Sunday, November 29, 2009

Raj Patel - Stuffed and Starved


This is a superb book. Rarely do I come away from reading a non-fiction book feeling as satisfied as I did when I closed Stuffed and Starved.

Raj Patel has produced an amazing investigation of the problems with the world's food system. Starting from the very bottom - the men and women who produce the world's food, he shows us a system that has become dominated by multinational interests, profiteering and ruthless capitalist actions. The consequences are impoverisment, soaring suicide rates amongst farmers, unemployment and food that is geared to maximising profit, rather than improving diets.

We see the ruthlessness of the seed companies, forcing and tricking farmers into using GM seeds. We see the power of the supermarkets determining what must be grown, despite what is best for the farmer. And finally we see how this comes together in a world food system that creates hunger in the midst of plenty, and simultaneously obesity on a mass scale.

Patel is rightly cynical about the multinationals being able to solve these contradictions. He points out how supermarkets for instance rebrand themselves to appeal to an era when more and more people are worried about what's "behind the label". Yet in a system where the problem is agribuisness as a whole Patel doesn't believe that this sort of reorientation of the food giants helps.

"To turn agribusinesses loose on organic food is to legitimate their rule, to concede that no kind of food system is possible without their participation, just as to choose between high-pericide farmaing or GM farming is to admit that, either way, the pesticide companies are a part of our food system. But there have always been alternatives."

It's when Patel is looking at the alternatives that things become really interesting. He discusses various food co-operatives, or shops aimed at bringing local, cheap, healthy food to communities. Pointing out that when people to have access to decent food it is very popular. (He also makes the point, having discussed how supermarkets destroy such local shops, that were supermarkets don't exist at all, were there is no easy access to food, obesity shoots through the roof as people survive on a fast food, high fat, high sugar diet).

But at the heart of Patel's argument is that its a lack of control over the food production process that is the fundamental problem. He shows how things improve once people start to take control of their lives - the MST in South America, creating collective farms based on solidarity for instance - but what is true in rural societies is also true of those of us living in towns.

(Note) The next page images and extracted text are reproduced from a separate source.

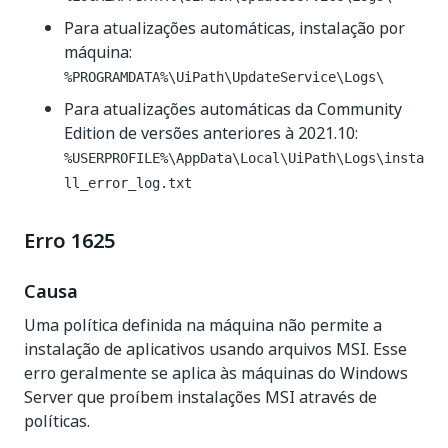
Para atualizações automáticas, instalação por
máquina:
%PROGRAMDATA%\UiPath\UpdateService\Logs\
Para atualizações automáticas da Community
Edition de versões anteriores à 2021.10:
%USERPROFILE%\AppData\Local\UiPath\Logs\insta
ll_error_log.txt
Erro 1625
Causa
Uma política definida na máquina não permite a
instalação de aplicativos usando arquivos MSI. Esse
erro geralmente se aplica às máquinas do Windows
Server que proíbem instalações MSI através de
políticas.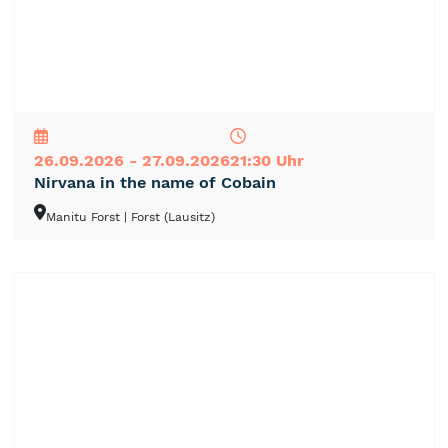
NEU
TOP
TIPP
26.09.2026 - 27.09.2026
21:30 Uhr
Nirvana in the name of Cobain
Manitu Forst
| Forst (Lausitz)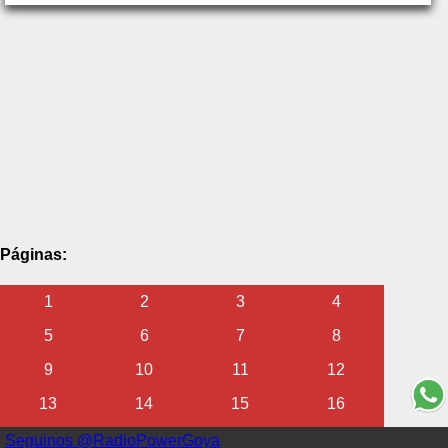
Páginas:
1
2
3
4
5
6
7
8
9
10
11
12
13
14
15
16
17
18
19
20
Seguinos @RadioPowerGoya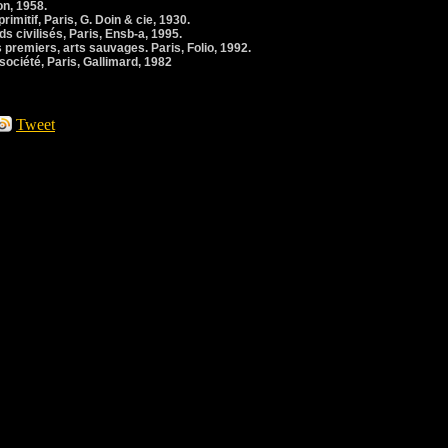
on, 1958.
imitif, Paris, G. Doin & cie, 1930.
rds civilisés, Paris, Ensb-a, 1995.
s premiers, arts sauvages. Paris, Folio, 1992.
 société, Paris, Gallimard, 1982
Tweet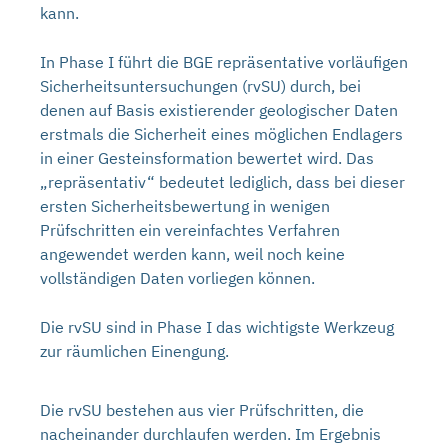
kann.
In Phase I führt die BGE repräsentative vorläufigen
Sicherheitsuntersuchungen (rvSU) durch, bei
denen auf Basis existierender geologischer Daten
erstmals die Sicherheit eines möglichen Endlagers
in einer Gesteinsformation bewertet wird. Das
„repräsentativ“ bedeutet lediglich, dass bei dieser
ersten Sicherheitsbewertung in wenigen
Prüfschritten ein vereinfachtes Verfahren
angewendet werden kann, weil noch keine
vollständigen Daten vorliegen können.
Die rvSU sind in Phase I das wichtigste Werkzeug
zur räumlichen Einengung.
Die rvSU bestehen aus vier Prüfschritten, die
nacheinander durchlaufen werden. Im Ergebnis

"If the quality of food we eat is shaped by work and play, by the neighbourhoods we live in, the jobs we can get and the time we spend travelling between them, then we might want to consider poor diets as a symptom of a systemic lack of control over our spaces and lives."

Such a conclusion can only serve to underline the argument that if we are truely to improve our lives, then fundamental social change must be part of the solution.